WORK INSTRUCTION
Transcribe exactly, please, the line bearing "20 de abril de 2023" and all later lines through the end of the records, with the pictures left out.

AVAILABLE RECORDS
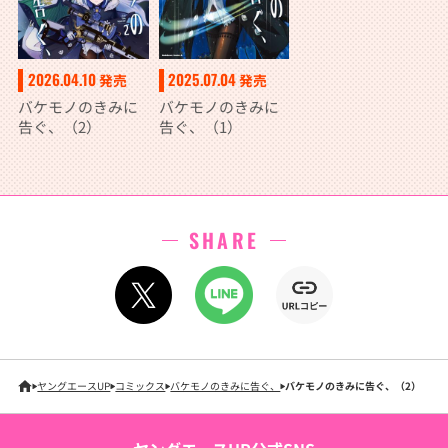
2026.04.10
2025.07.04
発売
発売
バケモノのきみに
バケモノのきみに
告ぐ、（2）
告ぐ、（1）
SHARE
ヤングエースUP
コミックス
バケモノのきみに告ぐ、
バケモノのきみに告ぐ、（2）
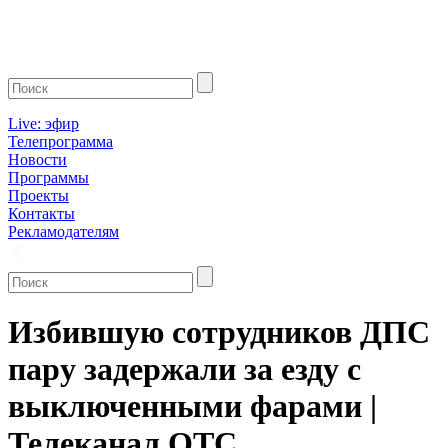
Live: эфир
Телепрограмма
Новости
Программы
Проекты
Контакты
Рекламодателям
Избившую сотрудников ДПС
пару задержали за езду с
выключенными фарами |
Телеканал ОТС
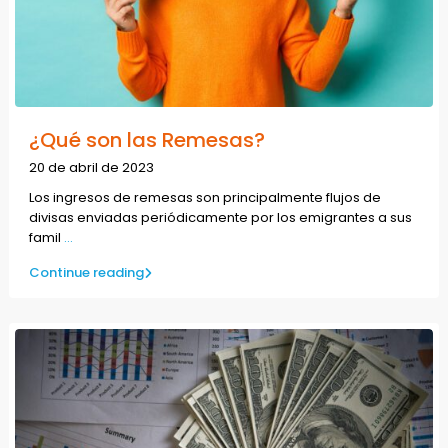
¿Qué son las Remesas?
20 de abril de 2023
Los ingresos de remesas son principalmente flujos de
divisas enviadas periódicamente por los emigrantes a sus
famil
...
Continue reading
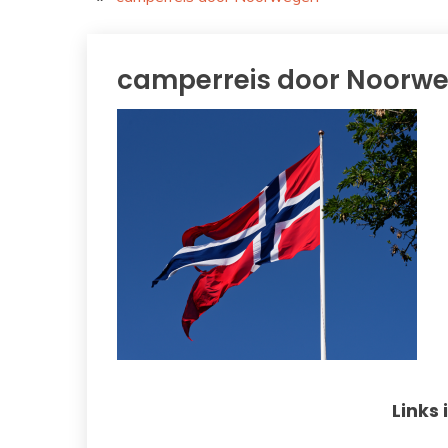
camperreis door Noorw
Links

EXPECTED OUTPUT
20 de abril de 2023
Los ingresos de remesas son principalmente flujos de
divisas enviadas periódicamente por los emigrantes a sus
famil
...
Continue reading
camperreis door Noorw
Links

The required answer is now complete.